Bisnis.com, JAKARTA - Letusan gunung berapi Mayon pada 01 Februari 1814 dianggap sebagai letusan gunung berapi paling dahsyat.
Itu dianggap sebagai letusan tipe Plinian yang ditandai dengan letusan eksplosif besar yang membentuk kolom gas gelap dan tephra yang tingginya mencapai <11 km.
Letusan itu, menghancurkan lima kota di lereng selatan gunung berapi dan menewaskan sedikitnya 1.200 orang.
Sekitar pukul 08.00, saksi mata melihat gunung berapi tersebut tiba-tiba mengeluarkan kolom material piroklastik yang gelap dan tebal. Sungai lava menuruni lereng. Beberapa jam kemudian, abu dan batu api mulai menghujani Albay dan Camarines.
Sekitar pukul 13.30, letusan melambat. Lapisan abu dan bebatuan yang tebal menutupi kota Albay dan Camarines.
Kota Cagsawa, Albay terkubur seluruhnya. Orang-orang mencari perlindungan di Gereja Cagsawa selama letusan. Sayangnya, gereja tersebut dihancurkan oleh aliran piroklastik.
Baca Juga
Hanya menara gereja yang tersisa. Direktur Institut Vulkanologi dan Seismologi Filipina (PHIVOLCS) Renato Solidum mengatakan bahwa letusan tahun 1814 adalah letusan Mayon yang paling merusak dalam hal korban dan jarak yang dicapai bahaya vulkanik dari kawah.
Gunung berapi Mayon, merupakan gunung berapi aktif, yang terletak tenggara Luzon, Filipina, mendominasi kota Legaspi. Disebut sebagai kerucut vulkanik paling sempurna di dunia karena bentuknya yang simetris, ia memiliki alas dengan keliling 80 mil (130 km) dan menjulang setinggi 8.077 kaki (2.462 meter) dari pantai Teluk Albay.
Populer di kalangan pendaki dan pekemah, gunung berapi ini menjadi pusat Taman Nasional Gunung Berapi Mayon (21 mil persegi [55 km persegi]).
Ada perkebunan abaka besar di lereng bawahnya. Tercatat lebih dari 30 letusan sejak 1616. Letusan tahun 1993 menyebabkan 79 kematian.

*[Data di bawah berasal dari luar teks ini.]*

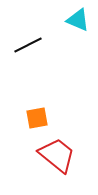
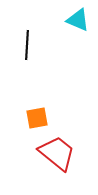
black line: moved 1 px left; rotated 60 degrees counterclockwise
red trapezoid: moved 2 px up
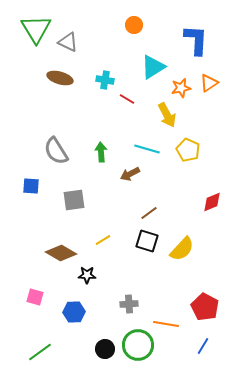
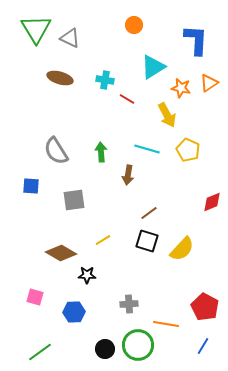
gray triangle: moved 2 px right, 4 px up
orange star: rotated 24 degrees clockwise
brown arrow: moved 2 px left, 1 px down; rotated 54 degrees counterclockwise
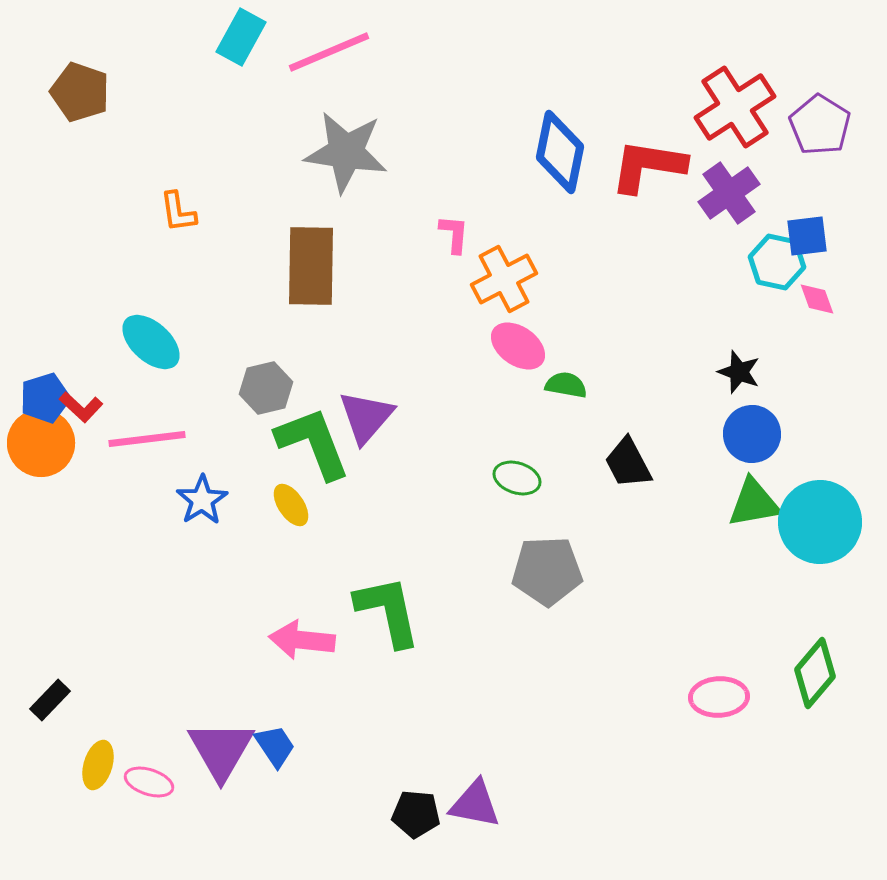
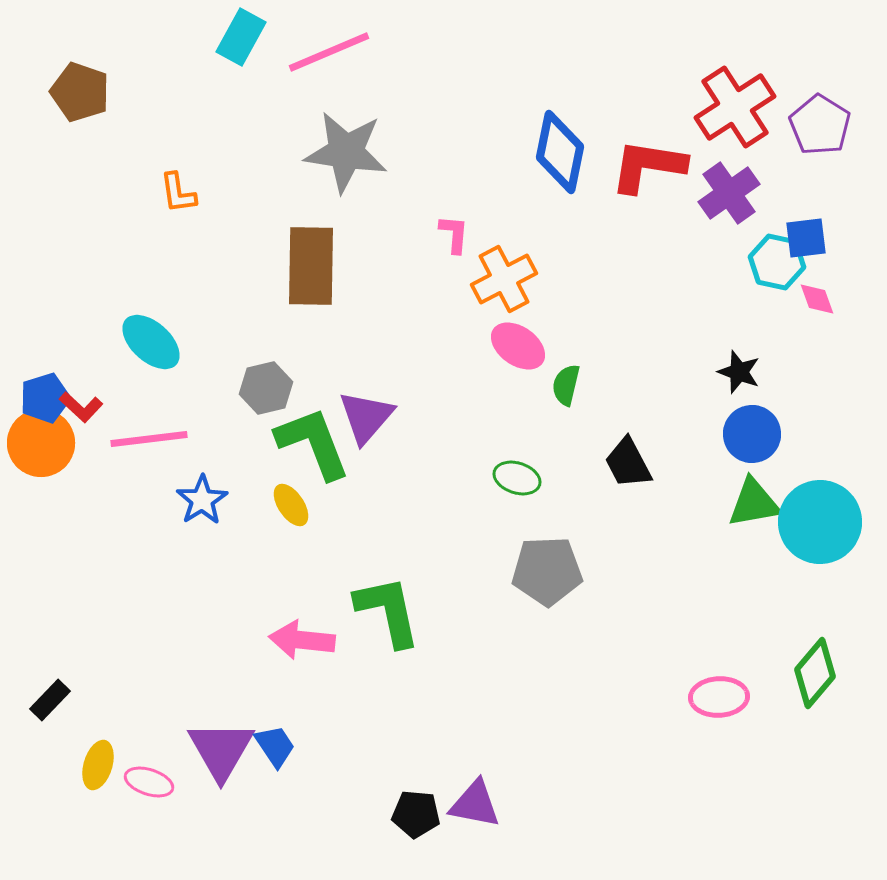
orange L-shape at (178, 212): moved 19 px up
blue square at (807, 236): moved 1 px left, 2 px down
green semicircle at (566, 385): rotated 87 degrees counterclockwise
pink line at (147, 439): moved 2 px right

Letusan berikutnya pada tahun 2000, 2006, 2009, 2014, dan 2018 memaksa puluhan ribu orang di desa terdekat untuk mengungsi.
Pada bulan Desember 2006, hujan Topan Durian yang kuat menyebabkan tanah longsor dan banjir di kaki gunung berapi yang menewaskan lebih dari 1.000 orang.
Letusannya yang paling merusak terjadi pada tahun 1814, ketika kota Cagsawa terkubur dan sekitar 1.200 orang tewas.